Given a string representing each Senator's camp . Letter “R” and “D” They represent Radiant( Tianhui ) and Dire( Nightmares ). then , If there is n A senator , The size of a given string will be n.
The round based process starts with the first senator in a given order and ends with the last senator . This process will continue until the end of the vote . All disenfranchised senators will be skipped in the process .

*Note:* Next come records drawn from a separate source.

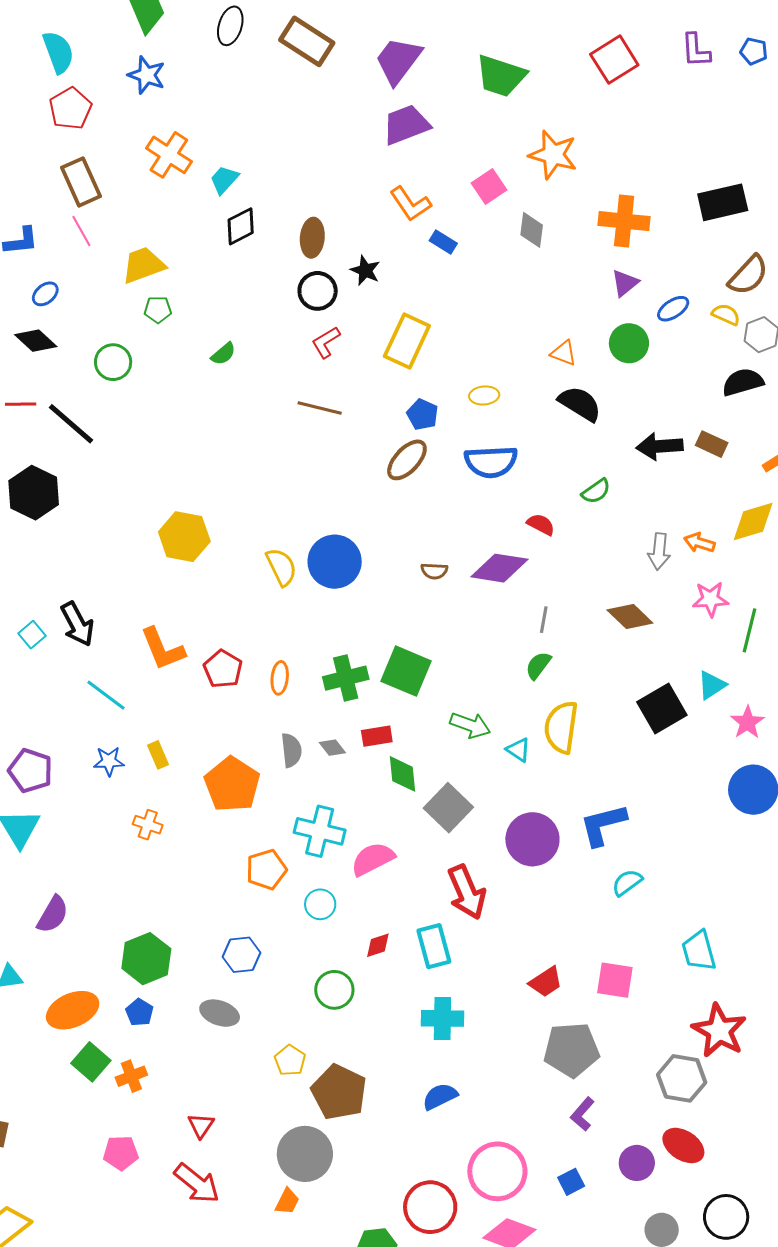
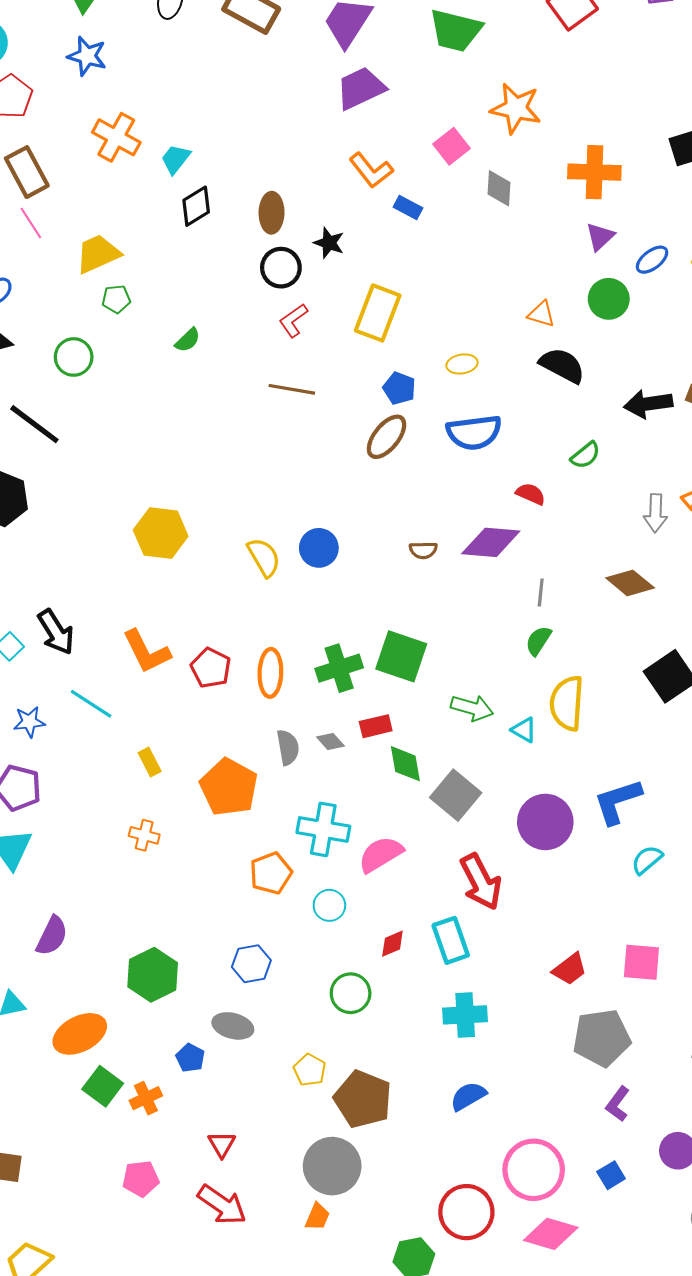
blue circle: (335, 562) -> (319, 548), size x0.7
orange ellipse: (280, 678) -> (270, 673), size x1.4
blue star: (109, 761) -> (29, 722), moved
blue pentagon: (140, 1012) -> (190, 1058), moved

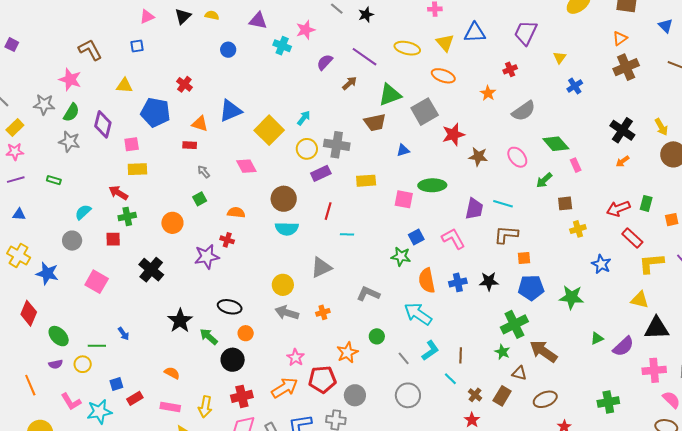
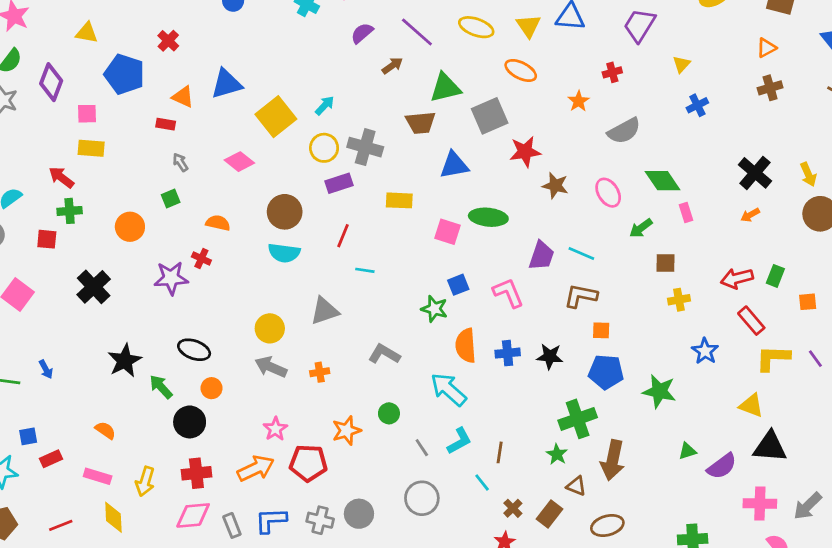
brown cross: (626, 67) -> (770, 88), size x0.7
blue triangle: (403, 150) -> (454, 165), size x1.6
pink diamond: (246, 166) -> (239, 162), turned -30
brown arrow: (543, 351) -> (613, 460), turned -120
gray circle: (355, 395) -> (359, 514), moved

Suppose every senator is smart enough , Will make the best strategy for their party , You need to predict which side will eventually declare victory and be in Dota2 Decide to change... In the game . The output should be Radiant or Dire.
class Solution {
public String predictPartyVictory(String senate) {
Queue<Integer> R = new LinkedList<>();
Queue<Integer> D = new LinkedList<>();
for(int i = 0; i < senate.length(); i++){
if(senate.charAt(i) == 'R'){
R.add(i);
}else{
D.add(i);
}
}
while(!R.isEmpty() && !D.isEmpty()){
int r = R.poll();
int d = D.poll();
if(r < d){
R.add(r+senate.length());// This round is over , Tail insertion , Add to the next round (+senate.length())
}else{
D.add(d+senate.length());
}
}
return !R.isEmpty() ? "Radiant" : "Dire";
}
}
The core of this question is to kill the political enemy who is behind and closest to him , You can set up two queues , Let people from two different political parties i The team , Every time after cutting down the people of the other party , Line up and add the string length , Reentry team .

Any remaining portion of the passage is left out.